Without a doubt, the intricacy of Gen-AI systems stems from the myriad intertwined components involved, leading to a complex, often 'opaque' system that is hard to evaluate and robustify. The time to productization for Gen-AI systems is expected to have a different 'shape' compared to classic ML products. It starts 'easy,' allowing for a quick demonstration of the Proof of Concept, followed by a longer tail due to the extra complexity of such Gen-AI systems (e.g., the number of components and their interactions).

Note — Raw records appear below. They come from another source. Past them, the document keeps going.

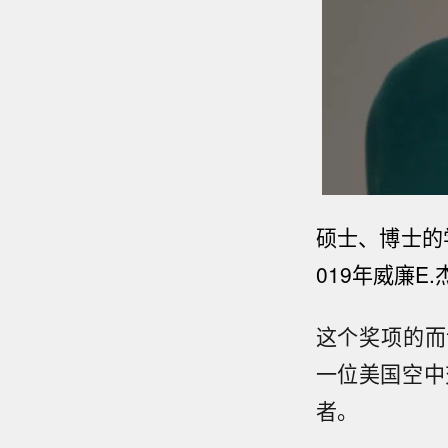
硕士、博士的
019年威廉E
这个奖项的而设
一位美国空中
者。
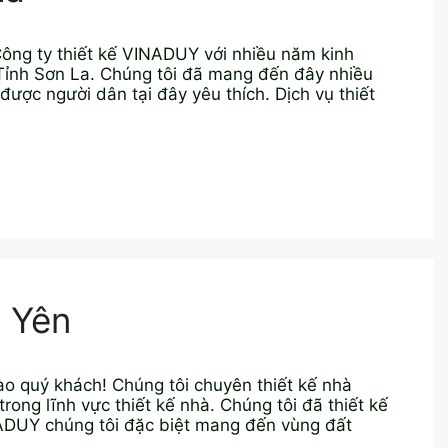
ng ty thiết kế VINADUY với nhiều năm kinh
i Tỉnh Sơn La. Chúng tôi đã mang đến đây nhiều
 được người dân tại đây yêu thích. Dịch vụ thiết
 Yên
o quý khách! Chúng tôi chuyên thiết kế nhà
ong lĩnh vực thiết kế nhà. Chúng tôi đã thiết kế
ADUY chúng tôi đặc biệt mang đến vùng đất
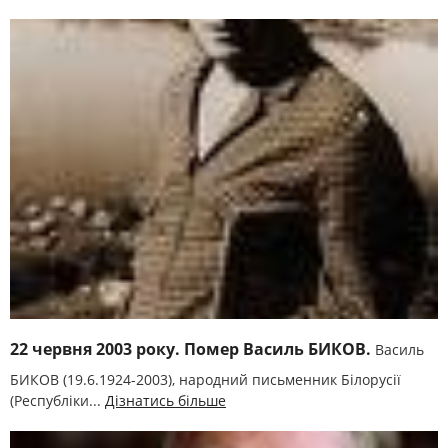
22 червня 2003 року. Помер Василь БИКОВ.
Василь
БИКОВ (19.6.1924-2003), народний письменник Білорусії
(Республіки...
Дізнатись більше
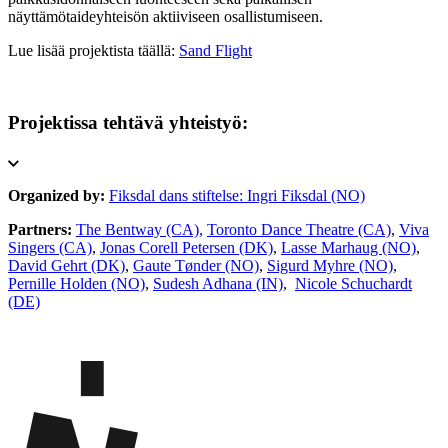
näyttämötaideyhteisön aktiiviseen osallistumiseen.
Lue lisää projektista täällä:
Sand Flight
Projektissa tehtävä yhteistyö:
Organized by:
Fiksdal dans stiftelse: Ingri Fiksdal (NO)
Partners:
The Bentway (CA),
Toronto Dance Theatre (CA)
,
Viva
Singers (CA)
,
Jonas Corell Petersen (DK)
,
Lasse Marhaug (NO)
,
David Gehrt (DK)
,
Gaute Tønder (NO)
,
Sigurd Myhre (NO)
,
Pernille Holden (NO)
,
Sudesh Adhana (IN)
,
Nicole Schuchardt
(DE)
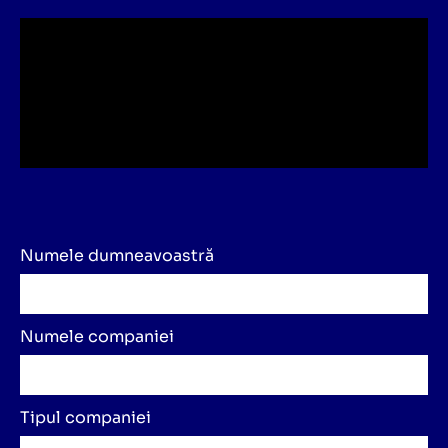
Numele dumneavoastră
Numele companiei
Tipul companiei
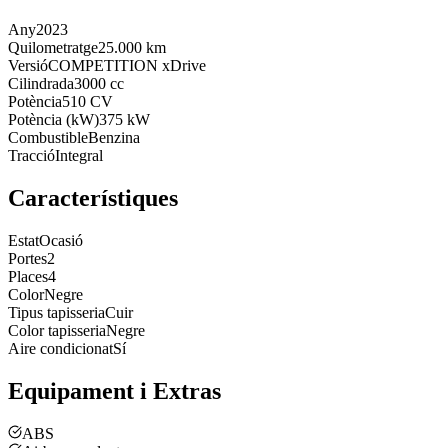
Any
2023
Quilometratge
25.000 km
Versió
COMPETITION xDrive
Cilindrada
3000 cc
Potència
510 CV
Potència (kW)
375 kW
Combustible
Benzina
Tracció
Integral
Característiques
Estat
Ocasió
Portes
2
Places
4
Color
Negre
Tipus tapisseria
Cuir
Color tapisseria
Negre
Aire condicionat
Sí
Equipament i Extras
ABS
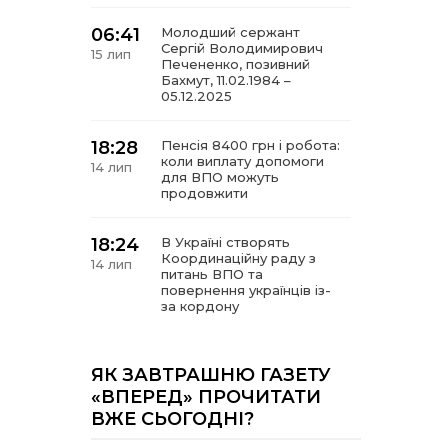
06:41
Молодший сержант
Сергій Володимирович
15 лип
Печененко, позивний
Бахмут, 11.02.1984 –
05.12.2025
18:28
Пенсія 8400 грн і робота:
коли виплату допомоги
14 лип
для ВПО можуть
продовжити
18:24
В Україні створять
Координаційну раду з
14 лип
питань ВПО та
повернення українців із-
за кордону
18:15
Бахмутський код на
Гощанщині: коли традиції
ЯК ЗАВТРАШНЮ ГАЗЕТУ
14 лип
єднають громади
«ВПЕРЕД» ПРОЧИТАТИ
ВЖЕ СЬОГОДНІ?
17:25
Маленькі бахмутяни у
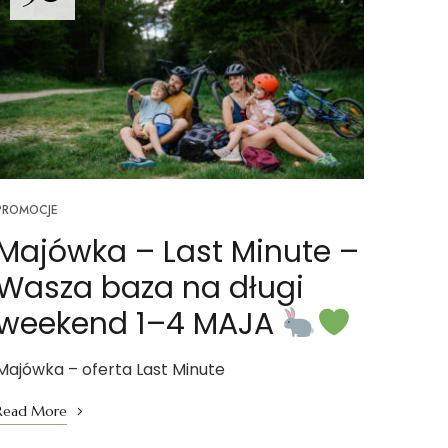
PROMOCJE
Majówka – Last Minute –
Wasza baza na długi
weekend 1–4 MAJA
Majówka – oferta Last Minute
Read More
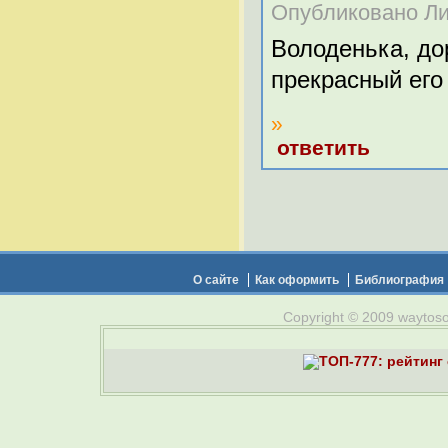
Опубликовано Лид
Володенька, до
прекрасный его
»
ответить
О сайте
Как оформить
Библиография
Copyright © 2009 waytosou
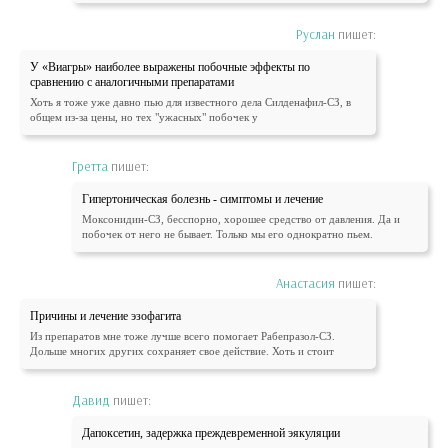
Руслан
пишет:
У «Виагры» наиболее выражены побочные эффекты по
сравнению с аналогичными препаратами
Хоть я тоже уже давно пью для известного дела Силденафил-СЗ, в
общем из-за цены, но тех "ужасных" побочек у
Гретта
пишет:
Гипертоническая болезнь - симптомы и лечение
Моксонидин-СЗ, бесспорно, хорошее средство от давления. Да и
побочек от него не бывает. Только мы его однократно пьем.
Анастасия
пишет:
Причины и лечение эзофагита
Из препаратов мне тоже лучше всего помогает Рабепразол-СЗ.
Дольше многих других сохраняет свое действие. Хоть и стоит
Давид
пишет:
Дапоксетин, задержка преждевременной эякуляции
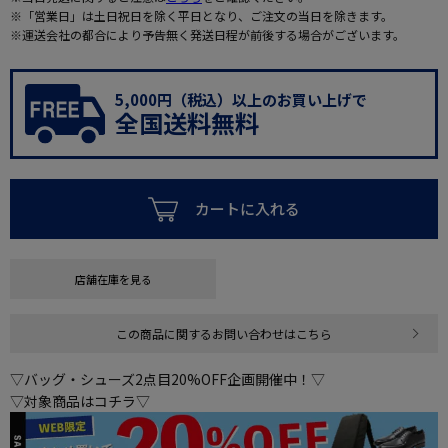
※「営業日」は土日祝日を除く平日となり、ご注文の当日を除きます。
※運送会社の都合により予告無く発送日程が前後する場合がございます。
5,000円（税込）以上のお買い上げで
全国送料無料
カートに入れる
店舗在庫を見る
この商品に関するお問い合わせはこちら
▽バッグ・シューズ2点目20%OFF企画開催中！▽
▽対象商品はコチラ▽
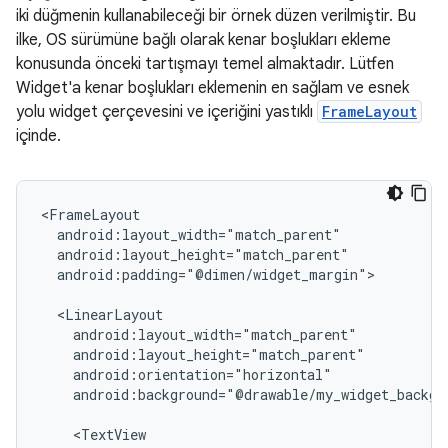
iki düğmenin kullanabileceği bir örnek düzen verilmiştir. Bu
ilke, OS sürümüne bağlı olarak kenar boşlukları ekleme
konusunda önceki tartışmayı temel almaktadır. Lütfen
Widget'a kenar boşlukları eklemenin en sağlam ve esnek
yolu widget çerçevesini ve içeriğini yastıklı
FrameLayout
içinde.
android:padding="@dimen/widget_margin">

android:background="@drawable/my_widget_backgro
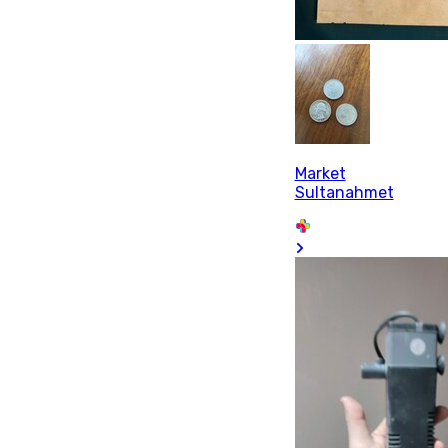
Market
Sultanahmet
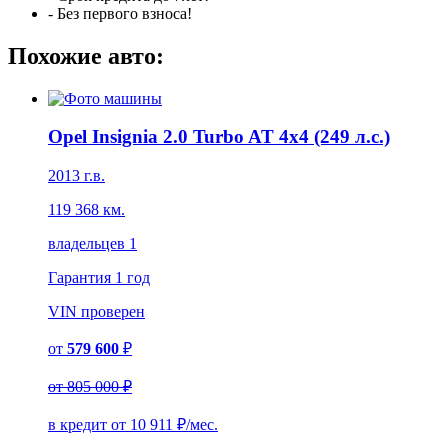
- Без первого взноса!
Похожие авто:
Opel Insignia 2.0 Turbo AT 4x4 (249 л.с.)
2013 г.в.
119 368 км.
владельцев 1
Гарантия
1 год
VIN
проверен
от
579 600
₽
от
805 000 ₽
в кредит от
10 911
₽/мес.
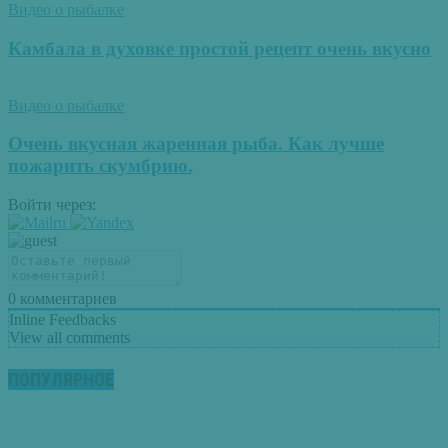
Видео о рыбалке
Камбала в духовке простой рецепт очень вкусно
Видео о рыбалке
Очень вкусная жаренная рыба. Как лучше
пожарить скумбрию.
Войти через:
0
комментариев
Inline Feedbacks
View all comments
ПОПУЛЯРНОЕ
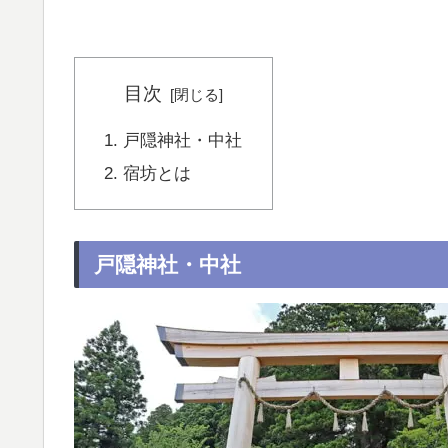
目次
戸隠神社・中社
宿坊とは
戸隠神社・中社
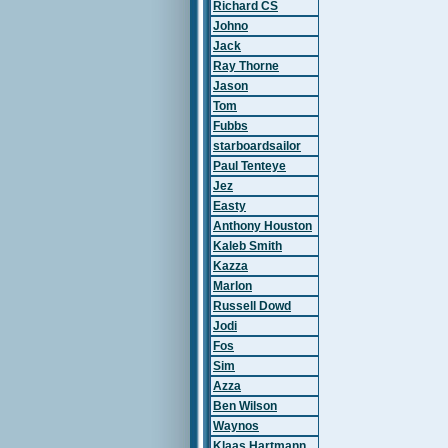
Richard CS
Johno
Jack
Ray Thorne
Jason
Tom
Fubbs
starboardsailor
Paul Tenteye
Jez
Easty
Anthony Houston
Kaleb Smith
Kazza
Marlon
Russell Dowd
Jodi
Fos
Sim
Azza
Ben Wilson
Waynos
Klaas Hartmann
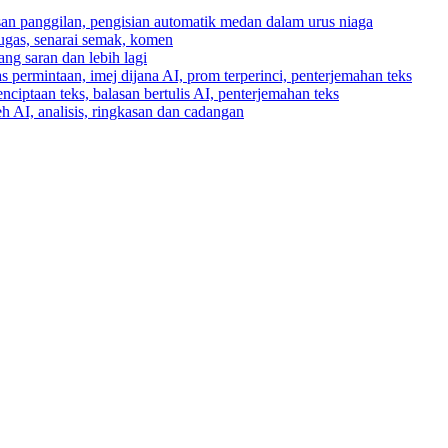
asan panggilan, pengisian automatik medan dalam urus niaga
tugas, senarai semak, komen
ng saran dan lebih lagi
 permintaan, imej dijana AI, prom terperinci, penterjemahan teks
enciptaan teks, balasan bertulis AI, penterjemahan teks
h AI, analisis, ringkasan dan cadangan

Significant effort is required to determine when the product has reached a point where it can be safely deployed at scale, including the complexity of defining system-level efficacy metrics. This does not in any way diminish the strong attractiveness of Gen-AI and their unprecedented scope in terms of applicability and addressable use cases. However, it is crucial to be aware of the new types of challenges they present.